Pensate come cambiano i rapporti se nel grande Paese che ha sconfitto il fascismo – il Paese di Roosevelt, di Kennedy, di Martin Luther King, di Barack Obama – viene rimossa la targa “Make America great again”, che identifica un Paese avaro, isolato, circondato di dazi, amico di Putin, con il debito nelle mani dei cinesi e neppure un sospetto che esistano l’Africa e l’America Latina. O anche solo l’Unione europea.
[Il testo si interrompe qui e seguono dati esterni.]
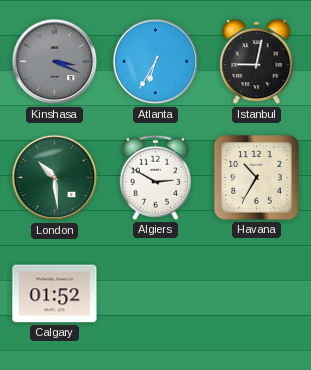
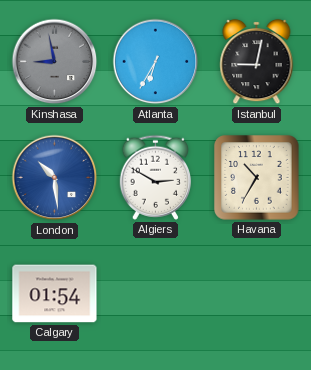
Kinshasa: 3:19 -> 8:58
London dial: green -> blue
Calgary: 01:52 -> 01:54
L’invenzione di Trump è stata quella di scatenare e tenere vivo un continuo scontro con il buon senso e la normalità psichica (“Ma lei non è lo zio matto, lei è il presidente degli Stati Uniti”, gli ha gridato una intervistatrice coraggiosa), mantenendo vivo il divertimento della sua folla. L’errore dei democratici è stato di comportarsi come se Trump fosse davvero il presidente degli Stati Uniti e non una persona fuori equilibrio, chiedendo troppo tardi una verifica dello stato mentale dell’uomo che stava recando danni irreversibili all’America. Nonostante la guarigione miracolosa, il Coronavirus è stato la buccia di banana su cui è scivolato il mago asserragliato nella Casa Bianca. Ha fallito nel negare l’epidemia, i suoi malati, le sue terapie intensive, i suoi morti. Ha fallito nel tentare di passare oltre. Lo ha scosso e spaventato la perdita del controllo divertito e assoluto di cui ha goduto. I democratici hanno vinto bene (senza perdere dignità) e hanno vinto male (non erano a fianco dei neri colpiti e non hanno fatto nulla per impedire le squadre armate e ricordare l’insegnamento di Luther King: “La nonviolenza è la strada”). E per questo ci saranno ben pochi neri proprio nel Parlamento per cui hanno rischiato. Biden, quando avrà vinto, governerà un Paese di macerie morali e istituzionali. Ma lascerà un segno per i futuri bambini delle scuole americane: da uomo inerme, con un partito malconcio, con le sue brevi corse al microfono dei “rallies” ha dato lo spintone a Trump.